“Silence is beautiful, not awkward. The human tendency to be afraid of something beautiful is awkward.” –Elliot Kay
A wise somebody once said similar words: Silence is Golden
“Introverts, in contrast, may have strong social skills and enjoy parties and business meetings, but after a while wish they were home in their pajamas. They prefer to devote their social energies to close friends, colleagues, and family. They listen more than they talk, think before they speak, and often feel as if they express themselves better in writing than in conversation. They tend to dislike conflict. Many have a horror of small talk, but enjoy deep discussions.”
I’ve found a bunch of quotes about introversion, but so far, these two above are my favorites.
I am an introvert – more especially, I am an ambivert.
I’ve known this since I was about ten, mostly because people said so and then I had to research and see what all the ‘you’re such an introvert!’ buzz was about. Alas, I indeed belong to this group of individuals who get exhausted after dealing with people for large amounts of time.
Like I always say, I’m not exactly sure what I’m going to say in this post, other than say what most of you already know but I’d like to say these things nonetheless because it would really be nice if people understood that not saying a lot of things in person doesn’t mean I’m some sort of snob/overly self important/can’t be bothered to talk to people person.
I act like that a lot of the time. It’s really nothing personal.
My brother laughed when he saw me typing this post.
One of the ‘perks’ of being home is that everyone pokes their heads in front of the screen when they see me typing. Typical example;
But, I digress. He laughed this time, my brother. He literally said ‘you’re not an introvert’ and while I tried to not be upset about the fact that someone who’s known me forever couldn’t tell that I’m an introvert, I showed him the Wiki article about introverts.
Now, the essence of this cool story is that most times, people who are close to introverts don’t think of them as such. This is because, introverts aren’t reserved and of few words around close friends and family. They’re as crazy and talkative as a regular extrovert.
Still, even when they’re home, they like to take time alone to read, write, use the computer, listen to music and just recharge their batteries. It really isn’t that they don’t care for people, it’s that most times, they like to be alone. They find many conversations exhausting, to be honest, especially when it’s about things they don’t care about.

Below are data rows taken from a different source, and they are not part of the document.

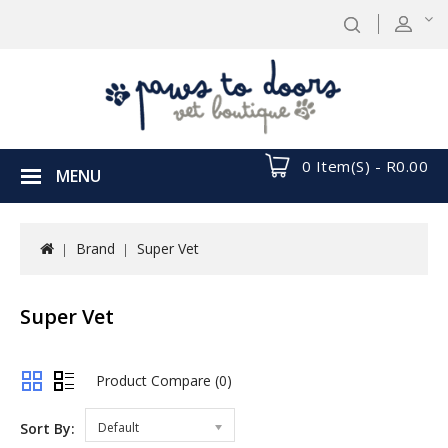
0 Item(s) - R0.00
MENU
Brand
Super Vet
Super Vet
Product Compare (0)
Sort By:
Default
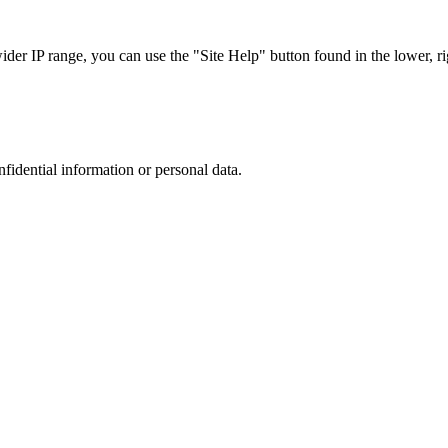
r IP range, you can use the "Site Help" button found in the lower, rig
nfidential information or personal data.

I used to feel forced to continue conversations or be extra friendly to people I had just met and things like that and afterwards I’d feel like I’d run a marathon. Now, I just smile and hope that the person doesn’t take it as an invitation to start chattering.
There are days when I don’t bother to smile and it’s not because I’m having a bad day, I just can’t be bothered to invite socialization. There are good days too and generally being around people I love and trust turns me into a slightly annoying over-exuberant chatterbox.

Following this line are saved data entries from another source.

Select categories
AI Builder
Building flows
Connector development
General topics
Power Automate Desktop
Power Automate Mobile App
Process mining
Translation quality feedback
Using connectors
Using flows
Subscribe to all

Personality also influences how people arrange their work areas. In general, extroverts decorate their offices more, keep their doors open, keep extra chairs nearby, and are more likely to put dishes of candy on their desks. These are attempts to invite co-workers and encourage interaction. Introverts, in contrast, decorate less and tend to arrange their work space to discourage social interaction
Trust is usually an issue of significance: a virtue of utmost importance to an introvert is choosing a worthy companion.

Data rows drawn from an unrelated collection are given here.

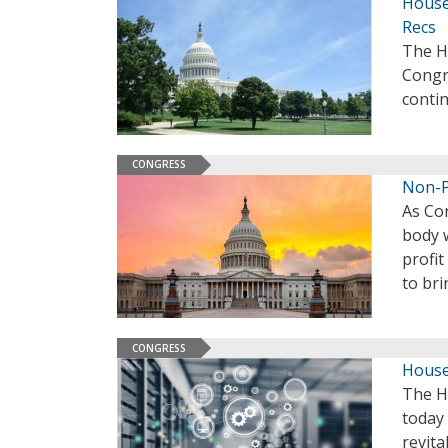
House
Recs
The H
Congr
contin
CONGRESS
Non-P
As Co
body 
profit
to bri
CONGRESS
House
The H
today
revita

I’d like to state all the good stuff and advantages of being an introvert like how they’re often more thoughtful, intelligent, artistic and all that, but I’ll let it go because you all already know all that.The main reason for this post is to say that it’s okay to be an introvert.
People think you’re strange for not wanting to go out every day and partaay or it’s weird that you don’t want to make small talk with every person who stops by your table or that it’s wrong that you feel uncomfortable having people visit just you especially when they’re not close to you. No, it’s okay.
It’s okay that you’d rather stay home and read a book or cook or just write or think or whatever you want to do. Unlike popular misconceptions, introverts are not necessarily shy or socially challenged. They just prefer their own company. They take time to recharge their batteries after long amounts of time spent with a group.
Finally, if you have friends, family or a spouse who’s an introvert, let them be. They’ll talk to people and be social at their own pace. Always give them time to process. All introverts are different, but all I’ve written about is what I can relate to. Be supportive and save them from people who always try to force small talk. They’ll love you forever.